Amazing Trigonometry_1

For $\triangle ABC$ , $\tan A + \tan B + \tan C = \tan A \tan B \tan C$ , $\implies \cot A\cot B + \cot B \cot C + \cot C \cot A = 1$ . Now we have:

$\begin{aligned} \cot A + \cot B + \cot C & = \sqrt 3 & \small \color{#3D99F6} \text{Squaring both sides} \\ \cot^2 A + \cot^2 B + \cot^2 C + 2({\color{#3D99F6}\cot A\cot B + \cot B \cot C + \cot C \cot A}) & = 3 \\ \cot^2 A + \cot^2 B + \cot^2 C + 2({\color{#3D99F6}1}) & = 3 \\ \cot^2 A + \cot^2 B + \cot^2 C & = \color{#3D99F6} 1 \\ \cot^2 A + \cot^2 B + \cot^2 C & = \color{#3D99F6} \cot A\cot B + \cot B \cot C + \cot C \cot A \end{aligned}$

The last equation above is satisfied when $A=B=C$ , hence $\triangle ABC$ is an equilateral triangle .

Let's use $\cot { A }$ = $\sqrt{3}/3$ , it appears to be fitting. The previous is also $1/\sqrt{3}$ rationalized, so we draw a triangle and see that the $1$ must be the adjacent side of the angle, and $\sqrt{3}$ the opposite side of the angle $cot A$ . By the Pythagorean theorem, the hypotenuse is 2 and with this we know that the angle $A$ is $60 degrees$ OR $\pi/3$ .

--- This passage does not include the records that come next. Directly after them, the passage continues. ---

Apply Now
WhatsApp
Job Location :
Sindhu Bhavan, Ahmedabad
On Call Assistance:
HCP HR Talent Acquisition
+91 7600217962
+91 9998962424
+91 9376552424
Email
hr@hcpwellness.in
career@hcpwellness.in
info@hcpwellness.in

So, if a triangle has the angles $A,B,C$ each of equal length, $\pi/3$ in this case, then it is equilateral

Given $\cot { A } +\cot { B } +\cot { C }$ = $\sqrt { 3}$

OkaY now since the A,B,C are the angles of a triangle so the sum of angle of any triangle is equal to 180°

$\tan {(A+B+C)} = 0$

Therefore ,

$\tan{A} + \tan{B} + \tan{C} = \tan {A} \times \tan{B} \times \tan{C}$

We came to this result by using the formula $\tan{(A+B+C)} =\frac { \tan{A} + \tan{B} + \tan{C} - \tan {A} \times \tan{B} \times \tan{C} }{1- (\tan{A} \times \tan{B} \times \tan{C)} }$

Now , Dividing by $\tan{A} \times \tan{B} \times \tan{C}$ Both sides of equation $\tan{A} + \tan{B} + \tan{C} = \tan {A} \times \tan{B} \times \tan{C}$ We get $(\cot{A} \times \cot{B} )+( \cot {B} \times \cot{C}) + (\cot{C} \times \cot{A}) =1$

Squaring both sides of the equation

$\cot { A } +\cot { B } +\cot { C }$ = $\sqrt { 3}$ We get $\cot^2{A} + \cot^2{B} + \cot^2{C} + 2 \times ((\cot{A} \times \cot{B} )+( \cot {B} \times \cot{C}) + (\cot{C} \times \cot{A})) = 3$

Therefore , $\cot^2{A} + \cot^2{B} + \cot^2{C} =1$

Now using the inequality , $(x^2 + y^2 + z^2) \geq (xy + yz + zx)$

Now multiplying both sides by two and adding $x^2 + y^2 + z^2$

We get

$3(x^2 + y^2 + z^2) \geq (x+y+z)^2$

Substitute $x=\cot{A}$

, $y =\cot{B}$

and $z= \cot{C}$

We get $3(\cot^2{A} + \cot^2{B}+ \cot^2{C}) \geq (\cot{A}+ \cot{B} +\cot{C} )^2$

As we substitute the values of $(\cot^2{A} + \cot^2{B}+ \cot^2{C})$

and $\cot{A}+ \cot{B} +\cot{C}$

We get to know that the equality holds ,

This implies

$\cot{A} = \cot{B} = \cot{C}$

Therefore we get ,

$A= B = C = \frac {π}{3}$

So the answer is equilateral triangle.

P.S : Please share your ideas about representing the answer.

Bonus : Prove the inequality that I have used.